━━ Data listing
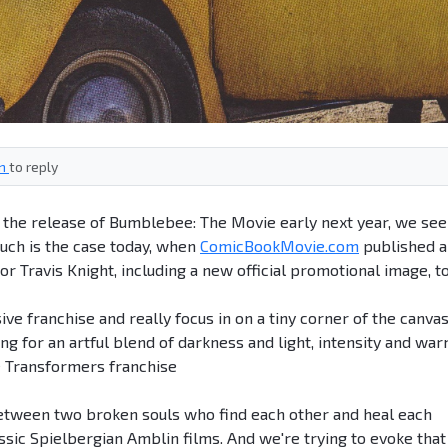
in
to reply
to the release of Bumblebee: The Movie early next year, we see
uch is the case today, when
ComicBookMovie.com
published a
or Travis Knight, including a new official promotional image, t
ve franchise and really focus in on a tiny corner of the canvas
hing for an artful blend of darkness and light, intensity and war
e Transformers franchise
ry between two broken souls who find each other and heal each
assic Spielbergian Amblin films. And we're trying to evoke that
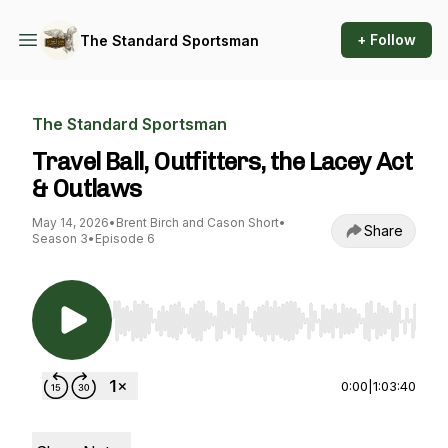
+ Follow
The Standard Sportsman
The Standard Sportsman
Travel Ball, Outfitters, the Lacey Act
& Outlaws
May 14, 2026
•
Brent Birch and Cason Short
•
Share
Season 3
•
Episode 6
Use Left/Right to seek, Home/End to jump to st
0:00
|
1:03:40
━━━━
━━ Data listing
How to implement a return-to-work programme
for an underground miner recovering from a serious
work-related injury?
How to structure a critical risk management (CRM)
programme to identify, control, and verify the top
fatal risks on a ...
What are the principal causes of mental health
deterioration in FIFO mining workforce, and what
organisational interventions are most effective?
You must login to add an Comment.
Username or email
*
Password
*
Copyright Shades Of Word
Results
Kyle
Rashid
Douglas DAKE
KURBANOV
━━━━
━━ Data listing
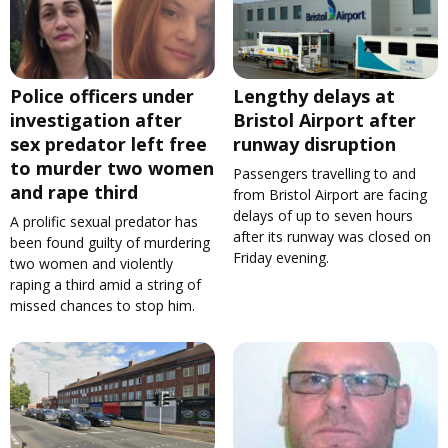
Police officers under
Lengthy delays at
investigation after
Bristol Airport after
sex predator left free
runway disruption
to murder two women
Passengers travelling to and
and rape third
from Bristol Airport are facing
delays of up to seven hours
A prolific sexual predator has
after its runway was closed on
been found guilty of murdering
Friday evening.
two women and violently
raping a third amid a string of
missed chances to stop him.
━━━━
* Aim of the exercise:
Take each line above that holds the string "women" and copy it.

* Problem solution:
to murder two women
two women and violently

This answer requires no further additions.